Retina Display

A few years ago, Steve Jobs introduced the iPhone 4 with a “retina display” which was so sharp that the human eye couldn’t see make out the pixels. There were no jaggy edges, everything looked like it would in a photograph, a book, or the real world. What they did was cram 960 pixels across a screen that was only about 3 inches across, for a pixel density of 326 pixels per inch (ppi). Later on they introduced a retina display on the iPad and a notebook computer, but there were not as many pixels per inch as the iPhone. The justification for this was that people would hold the iPhone closer to their eyes and the added distance for the iPad and notebook would make the pixels seem just as dense. So in addition to pixels per inch, you also have to take into account the distance to the screen. The Wikipedia article on retina displays say that Apple calls this figure pixels per degree, or PPD (although the article said the PPD does not have a linear relationship with the distance from the eye to the screen, it has since been corrected). Anything with a PPD of 53 or above is considered a retina display.

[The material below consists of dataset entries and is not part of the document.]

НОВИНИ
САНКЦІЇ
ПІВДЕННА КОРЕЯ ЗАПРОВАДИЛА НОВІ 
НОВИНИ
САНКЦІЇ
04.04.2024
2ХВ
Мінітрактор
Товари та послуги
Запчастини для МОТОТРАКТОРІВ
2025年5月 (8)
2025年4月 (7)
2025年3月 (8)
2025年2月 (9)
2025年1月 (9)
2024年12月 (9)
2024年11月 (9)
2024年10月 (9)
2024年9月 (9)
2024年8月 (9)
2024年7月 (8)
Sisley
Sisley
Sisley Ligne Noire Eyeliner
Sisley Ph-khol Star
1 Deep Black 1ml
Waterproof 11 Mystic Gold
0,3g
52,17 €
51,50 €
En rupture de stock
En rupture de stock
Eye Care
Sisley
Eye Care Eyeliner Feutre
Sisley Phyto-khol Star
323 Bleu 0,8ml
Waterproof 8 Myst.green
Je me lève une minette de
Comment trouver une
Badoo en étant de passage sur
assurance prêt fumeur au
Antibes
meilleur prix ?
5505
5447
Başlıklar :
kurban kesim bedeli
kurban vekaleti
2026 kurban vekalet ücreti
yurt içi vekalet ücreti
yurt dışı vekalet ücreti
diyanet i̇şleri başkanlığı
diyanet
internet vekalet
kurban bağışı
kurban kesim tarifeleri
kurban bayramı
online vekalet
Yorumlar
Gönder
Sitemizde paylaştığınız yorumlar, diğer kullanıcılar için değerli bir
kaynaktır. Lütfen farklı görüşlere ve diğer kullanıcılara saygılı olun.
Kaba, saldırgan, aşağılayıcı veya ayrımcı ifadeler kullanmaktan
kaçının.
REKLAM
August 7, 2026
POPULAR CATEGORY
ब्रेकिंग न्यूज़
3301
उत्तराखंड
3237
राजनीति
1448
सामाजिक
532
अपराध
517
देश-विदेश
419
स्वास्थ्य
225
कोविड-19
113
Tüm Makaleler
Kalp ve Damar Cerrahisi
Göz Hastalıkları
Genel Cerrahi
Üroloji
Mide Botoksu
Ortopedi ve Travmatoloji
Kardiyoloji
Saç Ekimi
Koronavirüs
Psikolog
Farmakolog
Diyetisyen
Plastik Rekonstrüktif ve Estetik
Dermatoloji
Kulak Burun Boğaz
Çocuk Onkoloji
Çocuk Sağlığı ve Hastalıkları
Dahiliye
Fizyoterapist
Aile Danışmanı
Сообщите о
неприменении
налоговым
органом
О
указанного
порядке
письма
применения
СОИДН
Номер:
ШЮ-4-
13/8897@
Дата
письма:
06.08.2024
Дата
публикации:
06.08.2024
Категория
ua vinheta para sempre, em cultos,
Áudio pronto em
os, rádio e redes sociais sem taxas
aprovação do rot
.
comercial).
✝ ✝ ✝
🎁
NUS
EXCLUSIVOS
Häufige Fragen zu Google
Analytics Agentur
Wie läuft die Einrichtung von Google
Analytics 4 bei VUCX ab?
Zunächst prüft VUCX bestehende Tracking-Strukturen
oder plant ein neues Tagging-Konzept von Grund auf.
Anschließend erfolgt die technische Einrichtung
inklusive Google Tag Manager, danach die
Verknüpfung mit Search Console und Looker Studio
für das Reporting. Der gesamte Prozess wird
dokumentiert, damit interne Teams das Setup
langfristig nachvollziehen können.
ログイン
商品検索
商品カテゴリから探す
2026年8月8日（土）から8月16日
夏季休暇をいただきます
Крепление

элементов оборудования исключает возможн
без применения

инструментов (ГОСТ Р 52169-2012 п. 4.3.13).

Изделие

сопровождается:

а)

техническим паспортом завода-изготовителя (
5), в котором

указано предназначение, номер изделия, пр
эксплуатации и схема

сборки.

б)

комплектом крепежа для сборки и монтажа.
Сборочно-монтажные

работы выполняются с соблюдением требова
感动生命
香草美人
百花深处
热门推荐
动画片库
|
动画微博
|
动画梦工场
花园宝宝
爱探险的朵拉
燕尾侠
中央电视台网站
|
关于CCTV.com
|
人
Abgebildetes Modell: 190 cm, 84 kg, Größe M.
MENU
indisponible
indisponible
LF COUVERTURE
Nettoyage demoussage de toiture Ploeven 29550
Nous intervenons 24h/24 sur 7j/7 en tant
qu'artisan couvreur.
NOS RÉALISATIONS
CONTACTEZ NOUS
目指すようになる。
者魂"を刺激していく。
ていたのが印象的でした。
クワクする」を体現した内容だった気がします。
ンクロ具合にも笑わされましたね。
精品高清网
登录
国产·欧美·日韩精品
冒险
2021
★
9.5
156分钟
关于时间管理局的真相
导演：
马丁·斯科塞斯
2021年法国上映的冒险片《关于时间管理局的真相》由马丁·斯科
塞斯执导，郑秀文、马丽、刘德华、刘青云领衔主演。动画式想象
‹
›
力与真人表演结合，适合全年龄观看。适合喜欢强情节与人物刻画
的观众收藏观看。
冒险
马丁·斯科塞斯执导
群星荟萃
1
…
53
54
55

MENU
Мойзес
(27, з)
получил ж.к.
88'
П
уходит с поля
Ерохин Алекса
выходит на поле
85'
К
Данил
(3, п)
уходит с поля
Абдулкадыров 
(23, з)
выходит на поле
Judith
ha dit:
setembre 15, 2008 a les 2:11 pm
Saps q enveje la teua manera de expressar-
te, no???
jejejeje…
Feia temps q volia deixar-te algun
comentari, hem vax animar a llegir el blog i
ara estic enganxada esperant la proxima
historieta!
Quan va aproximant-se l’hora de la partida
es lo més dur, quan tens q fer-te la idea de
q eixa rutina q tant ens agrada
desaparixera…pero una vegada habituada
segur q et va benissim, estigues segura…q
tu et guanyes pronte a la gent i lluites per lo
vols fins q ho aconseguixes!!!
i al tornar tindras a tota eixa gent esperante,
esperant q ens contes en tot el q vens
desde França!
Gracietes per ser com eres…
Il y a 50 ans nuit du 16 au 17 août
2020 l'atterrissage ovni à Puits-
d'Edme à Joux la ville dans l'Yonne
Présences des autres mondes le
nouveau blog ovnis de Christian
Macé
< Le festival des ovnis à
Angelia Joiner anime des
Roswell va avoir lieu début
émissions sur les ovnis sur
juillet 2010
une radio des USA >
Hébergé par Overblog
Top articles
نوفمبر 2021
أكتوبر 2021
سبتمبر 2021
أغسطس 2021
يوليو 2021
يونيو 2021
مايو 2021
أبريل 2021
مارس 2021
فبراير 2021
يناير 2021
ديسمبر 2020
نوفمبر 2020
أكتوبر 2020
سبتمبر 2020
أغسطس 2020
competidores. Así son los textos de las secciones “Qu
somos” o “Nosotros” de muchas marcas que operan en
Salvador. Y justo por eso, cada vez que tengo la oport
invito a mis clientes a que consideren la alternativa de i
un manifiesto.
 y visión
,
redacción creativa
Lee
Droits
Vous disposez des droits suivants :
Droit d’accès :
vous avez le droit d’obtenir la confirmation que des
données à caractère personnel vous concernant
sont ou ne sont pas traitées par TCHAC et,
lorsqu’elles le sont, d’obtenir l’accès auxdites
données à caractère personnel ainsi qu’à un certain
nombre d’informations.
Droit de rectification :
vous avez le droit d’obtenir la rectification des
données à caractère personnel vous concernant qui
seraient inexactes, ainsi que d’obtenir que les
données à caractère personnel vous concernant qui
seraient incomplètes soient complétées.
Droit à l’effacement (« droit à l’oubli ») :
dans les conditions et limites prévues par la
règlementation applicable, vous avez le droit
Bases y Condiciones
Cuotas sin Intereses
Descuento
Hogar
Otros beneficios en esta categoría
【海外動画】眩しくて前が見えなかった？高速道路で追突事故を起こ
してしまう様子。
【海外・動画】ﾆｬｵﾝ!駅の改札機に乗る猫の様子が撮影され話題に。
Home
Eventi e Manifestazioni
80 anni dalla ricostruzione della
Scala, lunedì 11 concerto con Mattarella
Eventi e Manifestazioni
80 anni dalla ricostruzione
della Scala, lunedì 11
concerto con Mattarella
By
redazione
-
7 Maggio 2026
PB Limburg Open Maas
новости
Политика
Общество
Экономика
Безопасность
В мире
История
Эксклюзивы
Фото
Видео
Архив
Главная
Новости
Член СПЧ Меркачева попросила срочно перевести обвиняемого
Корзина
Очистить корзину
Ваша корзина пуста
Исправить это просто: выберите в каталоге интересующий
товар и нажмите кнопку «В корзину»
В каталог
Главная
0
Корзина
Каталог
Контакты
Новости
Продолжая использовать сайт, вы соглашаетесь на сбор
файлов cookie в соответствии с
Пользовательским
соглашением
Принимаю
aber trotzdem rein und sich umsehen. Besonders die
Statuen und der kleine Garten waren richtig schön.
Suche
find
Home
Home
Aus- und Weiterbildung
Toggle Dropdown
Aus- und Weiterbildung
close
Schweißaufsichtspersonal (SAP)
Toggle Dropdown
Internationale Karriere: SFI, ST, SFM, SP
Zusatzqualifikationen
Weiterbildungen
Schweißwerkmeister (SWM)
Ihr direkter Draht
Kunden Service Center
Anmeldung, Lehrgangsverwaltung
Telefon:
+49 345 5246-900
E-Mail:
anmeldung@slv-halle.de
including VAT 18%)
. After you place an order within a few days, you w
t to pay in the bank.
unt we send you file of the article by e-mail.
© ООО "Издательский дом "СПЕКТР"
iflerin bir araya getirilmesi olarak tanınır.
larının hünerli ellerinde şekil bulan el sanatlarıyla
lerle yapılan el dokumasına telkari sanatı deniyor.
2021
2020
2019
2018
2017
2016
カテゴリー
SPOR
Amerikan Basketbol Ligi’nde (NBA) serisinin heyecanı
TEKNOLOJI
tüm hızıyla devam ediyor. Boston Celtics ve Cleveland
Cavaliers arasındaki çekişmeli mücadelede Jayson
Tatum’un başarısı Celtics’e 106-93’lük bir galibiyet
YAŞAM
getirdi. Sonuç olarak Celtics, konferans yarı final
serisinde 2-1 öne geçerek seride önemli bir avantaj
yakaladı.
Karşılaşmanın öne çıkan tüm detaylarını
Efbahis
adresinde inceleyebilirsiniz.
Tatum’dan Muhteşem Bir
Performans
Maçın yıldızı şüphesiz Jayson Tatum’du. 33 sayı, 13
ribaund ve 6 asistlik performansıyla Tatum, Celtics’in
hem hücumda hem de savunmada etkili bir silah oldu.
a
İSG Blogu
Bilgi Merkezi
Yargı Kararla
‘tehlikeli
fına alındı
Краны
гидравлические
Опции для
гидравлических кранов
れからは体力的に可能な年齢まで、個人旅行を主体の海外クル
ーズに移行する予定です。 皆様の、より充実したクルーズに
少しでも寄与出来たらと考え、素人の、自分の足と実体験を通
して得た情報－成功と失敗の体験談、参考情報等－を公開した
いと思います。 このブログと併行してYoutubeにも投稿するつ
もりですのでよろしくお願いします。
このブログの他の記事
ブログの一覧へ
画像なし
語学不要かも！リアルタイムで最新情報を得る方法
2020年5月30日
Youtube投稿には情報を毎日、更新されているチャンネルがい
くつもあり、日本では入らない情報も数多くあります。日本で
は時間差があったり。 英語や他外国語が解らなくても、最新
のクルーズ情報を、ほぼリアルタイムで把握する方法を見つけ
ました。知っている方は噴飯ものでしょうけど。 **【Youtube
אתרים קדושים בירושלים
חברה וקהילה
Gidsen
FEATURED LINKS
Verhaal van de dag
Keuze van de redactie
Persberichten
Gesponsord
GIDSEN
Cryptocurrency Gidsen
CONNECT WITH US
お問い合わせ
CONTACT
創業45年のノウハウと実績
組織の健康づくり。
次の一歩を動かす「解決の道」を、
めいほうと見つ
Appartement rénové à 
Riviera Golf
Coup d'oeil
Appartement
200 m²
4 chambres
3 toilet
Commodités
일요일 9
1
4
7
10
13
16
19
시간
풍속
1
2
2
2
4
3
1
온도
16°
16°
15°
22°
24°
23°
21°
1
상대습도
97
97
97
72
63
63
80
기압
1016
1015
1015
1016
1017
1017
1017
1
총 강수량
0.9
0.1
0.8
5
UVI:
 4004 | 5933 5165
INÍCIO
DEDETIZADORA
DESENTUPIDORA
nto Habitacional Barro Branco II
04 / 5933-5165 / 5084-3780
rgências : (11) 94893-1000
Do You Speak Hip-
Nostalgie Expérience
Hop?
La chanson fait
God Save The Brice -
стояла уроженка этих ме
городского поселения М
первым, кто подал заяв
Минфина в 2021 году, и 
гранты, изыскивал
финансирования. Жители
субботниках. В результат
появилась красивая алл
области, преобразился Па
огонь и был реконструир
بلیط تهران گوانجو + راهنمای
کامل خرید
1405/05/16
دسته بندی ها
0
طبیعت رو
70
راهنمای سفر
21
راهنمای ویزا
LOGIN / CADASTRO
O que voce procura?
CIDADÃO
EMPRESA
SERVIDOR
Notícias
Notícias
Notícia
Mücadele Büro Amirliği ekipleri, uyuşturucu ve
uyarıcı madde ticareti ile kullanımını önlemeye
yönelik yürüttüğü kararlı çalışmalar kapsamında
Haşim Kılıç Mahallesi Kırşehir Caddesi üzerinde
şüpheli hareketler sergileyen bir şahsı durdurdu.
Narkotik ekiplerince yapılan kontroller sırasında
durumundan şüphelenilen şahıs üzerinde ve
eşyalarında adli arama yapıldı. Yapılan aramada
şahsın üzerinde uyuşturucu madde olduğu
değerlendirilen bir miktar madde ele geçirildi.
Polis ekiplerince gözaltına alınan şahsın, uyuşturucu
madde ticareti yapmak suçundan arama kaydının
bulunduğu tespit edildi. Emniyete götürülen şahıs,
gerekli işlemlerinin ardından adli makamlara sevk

The new iPad mini does not have a retina display, however it has the same number of pixels as the 10-inch iPad 2, so it is sharper than the non-retina iPad 2. The screen density of the iPad mini is 162 ppi, while the iPad 2 is only 132 ppi. I was thinking about this when considering a Nexus 7 because the Nexus 7 crams a few more pixels than the iPad mini onto a smaller screen. So the Nexus 7 screen has 217 ppi. Taken at a 15-inch viewing distance (the official iPhone distance is 10 inches, though 12 inches is more realistic for me), that comes out to exactly the same PPD value of 57 for the iPhone (or my 4G iPod Touch), though the iPad 3 and iPad 4 with their retina displays have PPD values of 69.

I wanted to play around with this a little more. What about my giant 51-inch HDTV? The HDTV picture has 1080 lines vertically and 1920 pixels across, but the 51 inches is measured diagonally. That comes out to only 25 ppi, but I’m watching it from across the room (140 inches), so it actually comes out to a PPD of 108! Retina Display!

How about my desktop computer’s screen? It has 1024 pixels on a 17-inch screen at a distance of about 22 inches for a PPD of 29. So I can definitely see the pixels at that distance.